━━ INFORMATION SUPPLIED
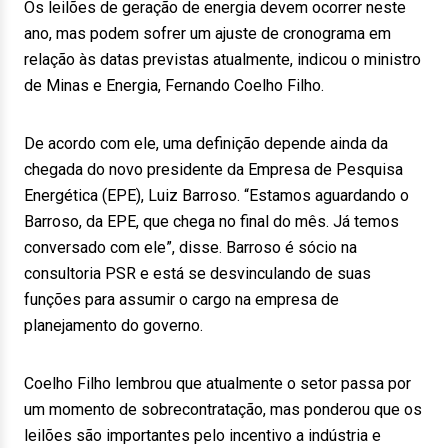
Os leilões de geração de energia devem ocorrer neste
ano, mas podem sofrer um ajuste de cronograma em
relação às datas previstas atualmente, indicou o ministro
de Minas e Energia, Fernando Coelho Filho.
De acordo com ele, uma definição depende ainda da
chegada do novo presidente da Empresa de Pesquisa
Energética (EPE), Luiz Barroso. “Estamos aguardando o
Barroso, da EPE, que chega no final do mês. Já temos
conversado com ele”, disse. Barroso é sócio na
consultoria PSR e está se desvinculando de suas
funções para assumir o cargo na empresa de
planejamento do governo.
Coelho Filho lembrou que atualmente o setor passa por
um momento de sobrecontratação, mas ponderou que os
leilões são importantes pelo incentivo a indústria e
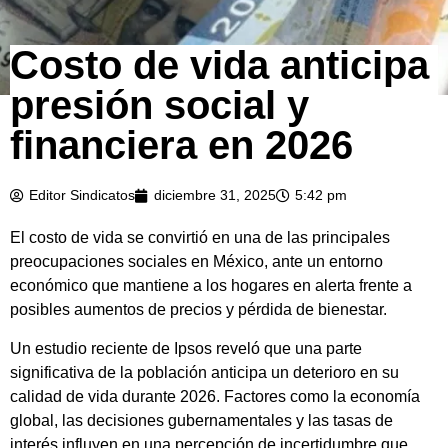
Costo de vida anticipa
presión social y
financiera en 2026
Editor Sindicatos
diciembre 31, 2025
5:42 pm
El costo de vida se convirtió en una de las principales
preocupaciones sociales en México, ante un entorno
económico que mantiene a los hogares en alerta frente a
posibles aumentos de precios y pérdida de bienestar.
Un estudio reciente de Ipsos reveló que una parte
significativa de la población anticipa un deterioro en su
calidad de vida durante 2026. Factores como la economía
global, las decisiones gubernamentales y las tasas de
interés influyen en una percepción de incertidumbre que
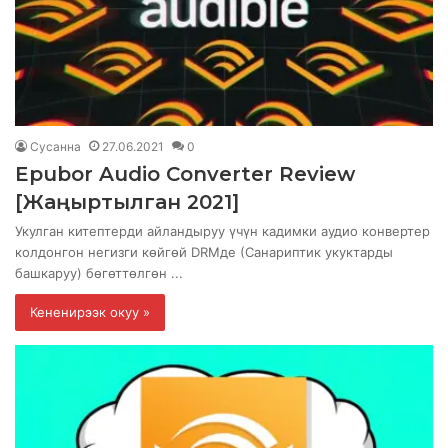
Сусанна
27.06.2021
0
Epubor Audio Converter Review
[Жаңыртылган 2021]
Укулган китептерди айландыруу үчүн кадимки аудио конвертер
колдонгон негизги көйгөй DRMде (Санариптик укуктарды
башкаруу) бөгөттөлгөн ...
Кененирээк окуу »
━━━━
→ TO DO
Your answer should be the lines of the records that include the word "Coelho".

→ YOUR RESPONSE
de Minas e Energia, Fernando Coelho Filho.
Coelho Filho lembrou que atualmente o setor passa por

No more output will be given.